[Dataset records]
*** Block opens ***
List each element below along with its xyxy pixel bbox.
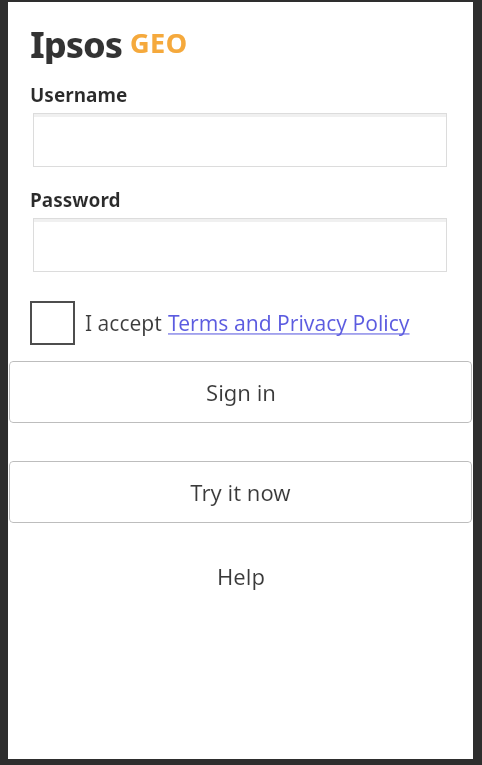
button[interactable]: Sign in [9, 361, 472, 423]
button[interactable] [33, 113, 447, 167]
staticText: GEO [130, 24, 188, 61]
staticText: Try it now [190, 477, 291, 507]
staticText: Username [30, 82, 128, 108]
staticText: Ipsos [30, 20, 123, 64]
staticText: Help [217, 561, 265, 591]
staticText: I accept [85, 309, 168, 338]
staticText: Password [30, 187, 121, 213]
button[interactable]: Help [8, 556, 473, 596]
button[interactable] [33, 218, 447, 272]
staticText: Sign in [206, 377, 276, 407]
button[interactable]: Try it now [9, 461, 472, 523]
button[interactable]: Terms and Privacy Policy [168, 309, 410, 338]
staticText: Terms and Privacy Policy [168, 309, 410, 338]
button[interactable]: I accept terms checkbox [30, 301, 75, 345]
*** Block closes ***
## Task directions
Return every line above exactly, omitting images.

## Exercise solution
List each element below along with its xyxy pixel bbox.
button[interactable]: Sign in [9, 361, 472, 423]
button[interactable] [33, 113, 447, 167]
staticText: GEO [130, 24, 188, 61]
staticText: Try it now [190, 477, 291, 507]
staticText: Username [30, 82, 128, 108]
staticText: Ipsos [30, 20, 123, 64]
staticText: Help [217, 561, 265, 591]
staticText: I accept [85, 309, 168, 338]
staticText: Password [30, 187, 121, 213]
button[interactable]: Help [8, 556, 473, 596]
button[interactable] [33, 218, 447, 272]
staticText: Sign in [206, 377, 276, 407]
button[interactable]: Try it now [9, 461, 472, 523]
button[interactable]: Terms and Privacy Policy [168, 309, 410, 338]
staticText: Terms and Privacy Policy [168, 309, 410, 338]
button[interactable]: I accept terms checkbox [30, 301, 75, 345]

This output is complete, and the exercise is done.